» **Activity**:
Pictures must be dropped from the copy of the entries below; all else is returned exactly.

[Transcribed page contents]
┏━━

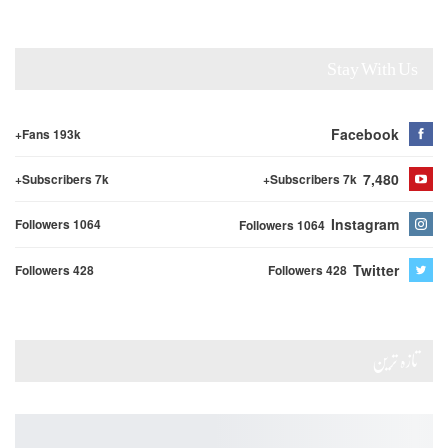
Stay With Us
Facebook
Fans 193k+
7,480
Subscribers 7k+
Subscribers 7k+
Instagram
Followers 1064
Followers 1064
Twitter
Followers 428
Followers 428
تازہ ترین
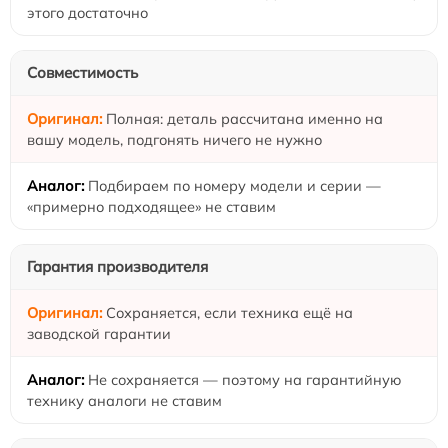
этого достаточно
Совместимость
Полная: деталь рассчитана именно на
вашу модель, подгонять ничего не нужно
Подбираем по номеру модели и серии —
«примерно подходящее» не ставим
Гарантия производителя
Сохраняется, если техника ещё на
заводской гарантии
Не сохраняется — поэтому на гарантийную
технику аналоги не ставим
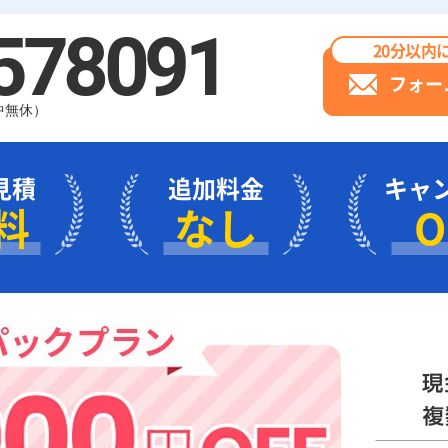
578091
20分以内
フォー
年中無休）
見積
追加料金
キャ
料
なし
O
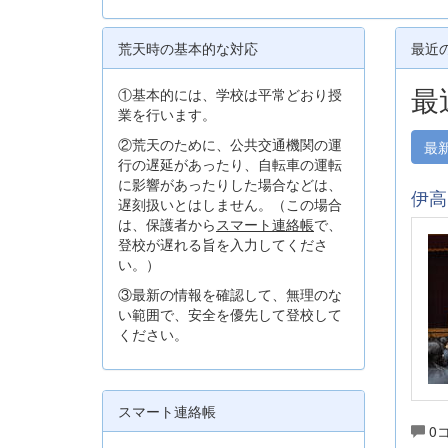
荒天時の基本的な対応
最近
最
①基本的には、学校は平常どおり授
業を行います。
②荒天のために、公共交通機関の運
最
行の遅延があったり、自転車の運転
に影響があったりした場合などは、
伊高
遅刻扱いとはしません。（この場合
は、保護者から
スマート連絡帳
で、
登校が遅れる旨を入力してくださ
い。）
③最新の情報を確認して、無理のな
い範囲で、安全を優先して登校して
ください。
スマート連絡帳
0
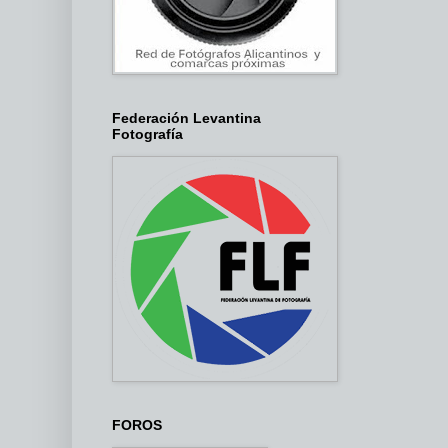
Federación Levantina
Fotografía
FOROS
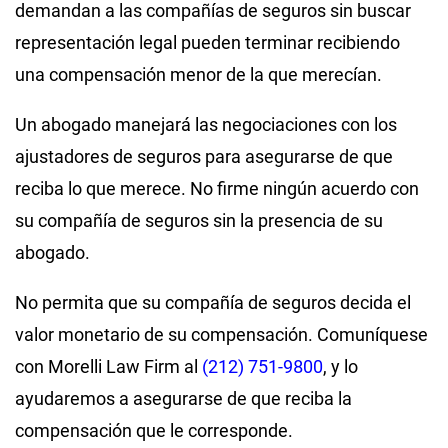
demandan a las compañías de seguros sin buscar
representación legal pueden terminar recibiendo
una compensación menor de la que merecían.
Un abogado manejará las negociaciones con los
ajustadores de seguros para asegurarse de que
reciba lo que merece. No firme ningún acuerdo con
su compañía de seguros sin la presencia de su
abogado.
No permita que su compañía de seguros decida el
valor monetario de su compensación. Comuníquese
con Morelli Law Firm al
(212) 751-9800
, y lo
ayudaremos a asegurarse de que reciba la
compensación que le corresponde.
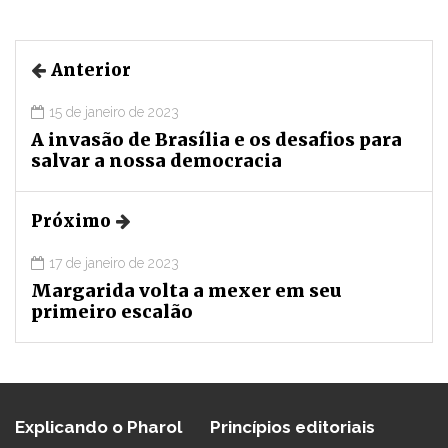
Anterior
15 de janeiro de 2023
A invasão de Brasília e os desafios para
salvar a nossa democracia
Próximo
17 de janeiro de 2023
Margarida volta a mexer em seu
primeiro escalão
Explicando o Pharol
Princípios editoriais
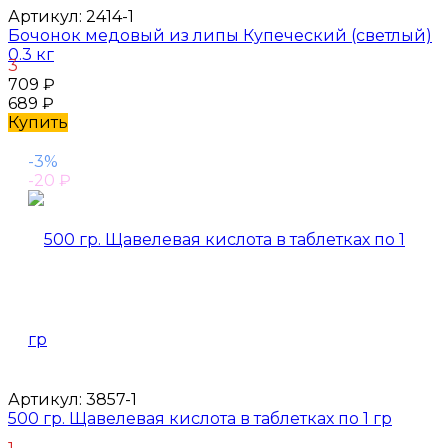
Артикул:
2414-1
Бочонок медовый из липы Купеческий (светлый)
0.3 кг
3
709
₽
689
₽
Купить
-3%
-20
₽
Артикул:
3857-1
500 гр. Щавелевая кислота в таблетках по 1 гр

┗━━

» **Your solution**:
Stay With Us
Facebook
Fans 193k+
7,480
Subscribers 7k+
Subscribers 7k+
Instagram
Followers 1064
Followers 1064
Twitter
Followers 428
Followers 428
تازہ ترین
этого достаточно
Совместимость
Полная: деталь рассчитана именно на
вашу модель, подгонять ничего не нужно
Подбираем по номеру модели и серии —
«примерно подходящее» не ставим
Гарантия производителя
Сохраняется, если техника ещё на
заводской гарантии
Не сохраняется — поэтому на гарантийную
технику аналоги не ставим
578091
20分以内
フォー
年中無休）
見積
追加料金
キャ
料
なし
O
荒天時の基本的な対応
最近
最
①基本的には、学校は平常どおり授
業を行います。
②荒天のために、公共交通機関の運
最
行の遅延があったり、自転車の運転
に影響があったりした場合などは、
伊高
遅刻扱いとはしません。（この場合
は、保護者から
スマート連絡帳
で、
登校が遅れる旨を入力してくださ
い。）
③最新の情報を確認して、無理のな
い範囲で、安全を優先して登校して
ください。
スマート連絡帳
0
Federación Levantina
Fotografía
FOROS
demandan a las compañías de seguros sin buscar
representación legal pueden terminar recibiendo
una compensación menor de la que merecían.
Un abogado manejará las negociaciones con los
ajustadores de seguros para asegurarse de que
reciba lo que merece. No firme ningún acuerdo con
su compañía de seguros sin la presencia de su
abogado.
No permita que su compañía de seguros decida el
valor monetario de su compensación. Comuníquese
con Morelli Law Firm al
(212) 751-9800
, y lo
ayudaremos a asegurarse de que reciba la
compensación que le corresponde.
Anterior
15 de janeiro de 2023
A invasão de Brasília e os desafios para
salvar a nossa democracia
Próximo
17 de janeiro de 2023
Margarida volta a mexer em seu
primeiro escalão
Explicando o Pharol
Princípios editoriais
Артикул:
2414-1
Бочонок медовый из липы Купеческий (светлый)
0.3 кг
3
709
₽
689
₽
Купить
-3%
-20
₽
Артикул:
3857-1
500 гр. Щавелевая кислота в таблетках по 1 гр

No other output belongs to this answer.